Por supuesto, el asunto es endémico y universal y sería ingenuo tratar de resolverlo de un plumazo. A lo sumo, se pueden paliar sus males si se plantea en términos correctos en el marco ético de la sociedad actual.

Tiempo atrás, la prostitución estaba integrada en el orden burgués, que es lo más parecido al orden natural de las cosas.
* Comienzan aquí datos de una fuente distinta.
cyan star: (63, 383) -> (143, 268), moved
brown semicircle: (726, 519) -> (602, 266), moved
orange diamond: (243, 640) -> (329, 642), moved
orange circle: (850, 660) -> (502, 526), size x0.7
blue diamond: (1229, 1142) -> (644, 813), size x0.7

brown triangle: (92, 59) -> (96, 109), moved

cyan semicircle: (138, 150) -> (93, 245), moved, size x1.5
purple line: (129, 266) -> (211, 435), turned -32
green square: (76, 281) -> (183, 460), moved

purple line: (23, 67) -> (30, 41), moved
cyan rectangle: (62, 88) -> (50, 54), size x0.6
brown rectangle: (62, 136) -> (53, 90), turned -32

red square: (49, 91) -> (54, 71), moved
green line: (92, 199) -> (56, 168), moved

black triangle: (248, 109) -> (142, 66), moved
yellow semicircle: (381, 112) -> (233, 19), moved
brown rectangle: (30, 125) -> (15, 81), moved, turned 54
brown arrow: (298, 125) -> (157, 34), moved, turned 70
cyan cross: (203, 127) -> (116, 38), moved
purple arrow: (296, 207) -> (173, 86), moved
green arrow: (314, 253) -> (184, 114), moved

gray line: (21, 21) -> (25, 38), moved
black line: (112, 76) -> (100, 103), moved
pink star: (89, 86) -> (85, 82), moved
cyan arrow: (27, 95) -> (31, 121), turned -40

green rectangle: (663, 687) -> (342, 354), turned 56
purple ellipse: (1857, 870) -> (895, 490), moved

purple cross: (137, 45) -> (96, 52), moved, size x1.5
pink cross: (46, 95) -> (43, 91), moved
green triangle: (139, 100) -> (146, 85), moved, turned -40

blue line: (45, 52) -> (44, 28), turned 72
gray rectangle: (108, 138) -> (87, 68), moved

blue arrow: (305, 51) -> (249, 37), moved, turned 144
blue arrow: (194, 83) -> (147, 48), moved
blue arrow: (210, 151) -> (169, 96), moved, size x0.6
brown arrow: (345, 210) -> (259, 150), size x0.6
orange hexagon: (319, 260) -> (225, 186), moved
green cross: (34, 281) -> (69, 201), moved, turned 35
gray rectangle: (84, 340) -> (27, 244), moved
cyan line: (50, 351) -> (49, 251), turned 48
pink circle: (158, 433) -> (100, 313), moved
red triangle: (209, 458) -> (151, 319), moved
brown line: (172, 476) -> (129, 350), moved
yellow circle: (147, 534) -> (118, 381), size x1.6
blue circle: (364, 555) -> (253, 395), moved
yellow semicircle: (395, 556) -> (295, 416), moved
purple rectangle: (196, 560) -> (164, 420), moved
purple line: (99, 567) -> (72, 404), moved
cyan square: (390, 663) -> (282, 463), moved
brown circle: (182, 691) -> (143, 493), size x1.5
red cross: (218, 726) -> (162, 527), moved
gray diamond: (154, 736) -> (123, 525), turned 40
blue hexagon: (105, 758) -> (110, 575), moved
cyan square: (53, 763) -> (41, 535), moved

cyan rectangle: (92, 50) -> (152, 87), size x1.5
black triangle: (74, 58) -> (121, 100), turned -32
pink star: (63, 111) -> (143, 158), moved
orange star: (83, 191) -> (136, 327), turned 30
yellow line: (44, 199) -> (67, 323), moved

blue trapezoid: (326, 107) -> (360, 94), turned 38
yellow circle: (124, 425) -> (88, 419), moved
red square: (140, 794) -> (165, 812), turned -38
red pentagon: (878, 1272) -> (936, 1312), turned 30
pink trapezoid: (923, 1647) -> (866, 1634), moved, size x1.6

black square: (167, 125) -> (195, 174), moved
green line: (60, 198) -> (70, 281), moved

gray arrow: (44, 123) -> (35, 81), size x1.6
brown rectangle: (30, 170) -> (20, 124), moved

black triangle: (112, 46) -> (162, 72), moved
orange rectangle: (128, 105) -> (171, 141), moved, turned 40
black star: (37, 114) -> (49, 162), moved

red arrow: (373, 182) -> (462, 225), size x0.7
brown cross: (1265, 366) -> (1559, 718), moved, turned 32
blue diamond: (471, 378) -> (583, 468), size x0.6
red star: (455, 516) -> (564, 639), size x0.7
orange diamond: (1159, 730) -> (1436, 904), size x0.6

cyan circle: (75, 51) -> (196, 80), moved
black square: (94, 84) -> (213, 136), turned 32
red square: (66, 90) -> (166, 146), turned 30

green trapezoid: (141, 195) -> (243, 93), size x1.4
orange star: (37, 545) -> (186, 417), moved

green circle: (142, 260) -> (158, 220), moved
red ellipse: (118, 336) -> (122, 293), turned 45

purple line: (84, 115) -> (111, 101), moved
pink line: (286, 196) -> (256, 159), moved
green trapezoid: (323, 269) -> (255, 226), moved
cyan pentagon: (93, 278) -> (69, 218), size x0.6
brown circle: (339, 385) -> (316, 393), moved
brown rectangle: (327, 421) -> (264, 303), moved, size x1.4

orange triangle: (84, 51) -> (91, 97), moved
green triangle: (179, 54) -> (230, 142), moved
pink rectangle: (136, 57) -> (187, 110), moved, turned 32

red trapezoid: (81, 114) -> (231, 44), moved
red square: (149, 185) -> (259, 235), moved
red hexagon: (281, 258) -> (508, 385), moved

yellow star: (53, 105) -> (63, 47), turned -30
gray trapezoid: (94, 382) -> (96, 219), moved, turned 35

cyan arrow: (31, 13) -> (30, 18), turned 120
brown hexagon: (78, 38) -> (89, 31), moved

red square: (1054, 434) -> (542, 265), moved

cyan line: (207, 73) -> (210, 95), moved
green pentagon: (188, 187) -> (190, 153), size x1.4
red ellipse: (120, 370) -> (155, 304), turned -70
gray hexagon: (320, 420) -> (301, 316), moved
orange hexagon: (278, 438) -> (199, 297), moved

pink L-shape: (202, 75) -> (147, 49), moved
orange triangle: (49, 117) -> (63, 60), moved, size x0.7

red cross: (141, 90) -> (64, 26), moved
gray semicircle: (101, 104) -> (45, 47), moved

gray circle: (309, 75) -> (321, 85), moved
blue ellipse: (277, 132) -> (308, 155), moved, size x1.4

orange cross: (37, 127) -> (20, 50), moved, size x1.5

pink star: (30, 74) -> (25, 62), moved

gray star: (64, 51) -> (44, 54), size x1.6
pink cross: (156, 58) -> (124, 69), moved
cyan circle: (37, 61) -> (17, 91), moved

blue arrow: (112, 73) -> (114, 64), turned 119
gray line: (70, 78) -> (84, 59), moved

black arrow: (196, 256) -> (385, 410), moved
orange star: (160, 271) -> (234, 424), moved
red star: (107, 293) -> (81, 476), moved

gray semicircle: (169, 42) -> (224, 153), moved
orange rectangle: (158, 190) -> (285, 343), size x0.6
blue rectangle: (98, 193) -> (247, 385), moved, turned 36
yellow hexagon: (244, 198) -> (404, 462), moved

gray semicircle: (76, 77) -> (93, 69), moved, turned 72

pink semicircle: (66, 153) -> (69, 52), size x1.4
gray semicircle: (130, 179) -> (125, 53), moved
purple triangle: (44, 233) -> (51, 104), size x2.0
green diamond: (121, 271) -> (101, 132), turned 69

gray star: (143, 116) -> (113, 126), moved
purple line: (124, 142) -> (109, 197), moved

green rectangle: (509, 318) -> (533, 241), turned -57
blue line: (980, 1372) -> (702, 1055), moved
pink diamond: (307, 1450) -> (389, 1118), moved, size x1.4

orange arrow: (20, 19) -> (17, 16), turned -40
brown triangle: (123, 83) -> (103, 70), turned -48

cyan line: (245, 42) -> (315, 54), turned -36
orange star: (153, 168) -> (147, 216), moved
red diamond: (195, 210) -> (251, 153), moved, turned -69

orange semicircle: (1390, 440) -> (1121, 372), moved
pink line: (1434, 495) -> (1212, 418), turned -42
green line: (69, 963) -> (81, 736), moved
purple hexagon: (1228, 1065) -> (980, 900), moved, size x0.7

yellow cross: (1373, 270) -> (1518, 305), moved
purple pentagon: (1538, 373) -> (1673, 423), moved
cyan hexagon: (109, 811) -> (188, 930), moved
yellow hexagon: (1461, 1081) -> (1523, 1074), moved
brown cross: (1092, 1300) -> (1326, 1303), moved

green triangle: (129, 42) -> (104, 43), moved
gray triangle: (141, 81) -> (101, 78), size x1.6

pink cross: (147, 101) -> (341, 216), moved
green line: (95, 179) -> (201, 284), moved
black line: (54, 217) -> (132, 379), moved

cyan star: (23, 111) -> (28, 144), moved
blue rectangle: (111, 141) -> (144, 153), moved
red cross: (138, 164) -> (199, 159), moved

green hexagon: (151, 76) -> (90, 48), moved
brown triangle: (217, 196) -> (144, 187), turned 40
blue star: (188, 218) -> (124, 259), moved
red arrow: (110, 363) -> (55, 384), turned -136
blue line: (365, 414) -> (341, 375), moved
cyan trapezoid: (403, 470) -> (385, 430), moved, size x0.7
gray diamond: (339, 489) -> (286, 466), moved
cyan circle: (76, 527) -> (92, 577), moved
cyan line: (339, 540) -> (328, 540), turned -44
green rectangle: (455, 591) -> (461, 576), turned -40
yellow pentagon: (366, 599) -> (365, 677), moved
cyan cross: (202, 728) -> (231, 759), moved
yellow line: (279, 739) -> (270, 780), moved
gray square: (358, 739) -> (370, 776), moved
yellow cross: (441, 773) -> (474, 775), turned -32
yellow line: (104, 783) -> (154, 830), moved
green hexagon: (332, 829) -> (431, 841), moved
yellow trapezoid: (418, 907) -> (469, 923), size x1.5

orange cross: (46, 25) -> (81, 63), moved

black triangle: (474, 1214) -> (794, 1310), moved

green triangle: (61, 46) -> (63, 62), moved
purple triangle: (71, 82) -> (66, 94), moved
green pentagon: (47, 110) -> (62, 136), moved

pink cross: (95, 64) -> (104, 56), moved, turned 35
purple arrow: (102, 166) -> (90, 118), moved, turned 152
Margarita Gautier era un ser malquisto, pero a sus fiestas acudía la buena sociedad solícita y bien trajeada, porque sin ella y sus colegas no existiría la literatura francesa del siglo XIX. No quiero ni pensarlo.

Luego las cosas cambiaron mucho, pero no del todo. Hoy una soubrette puede ir a la Universidad y ejercer un oficio. Pero ni este avance, ni la libertad sexual o la tolerancia de sus manifestaciones han eliminado o reducido la prostitución. Sólo la han relegado a la zona sombría de la delincuencia, la sordidez y a menudo el esclavismo. El llamado genéricamente mal francés, hoy de curación fácil, ha sido reemplazado por enfermedades de igual o mayor capacidad destructiva. Por todo ello, persiste la marginación, si no por razones morales, sí de peligrosidad.

Visto así, los barrios rojos no parecen mala idea, siempre y cuando el modelo no sea Amsterdam, o el propio Barrio Chino de la Barcelona preolímpica y canalla, sino Disneylandia. Una dársena con agua artificial y barcos de tramoya, farolas de gas, música de acordeón y comparsa de marinos con tabardo y tatuajes de quita y pon. Un recinto cerrado donde empleados y clientes estén bien y a salvo.

¿Frivolidad? No sé. La propuesta acepta la moral del espectáculo, la sustitución de la convención burguesa por la convención virtual. Una propuesta que deja de lado la intransigencia, resuelve el problema sin hacer mal a nadie y ofrece a bajo coste control y rentabilidad.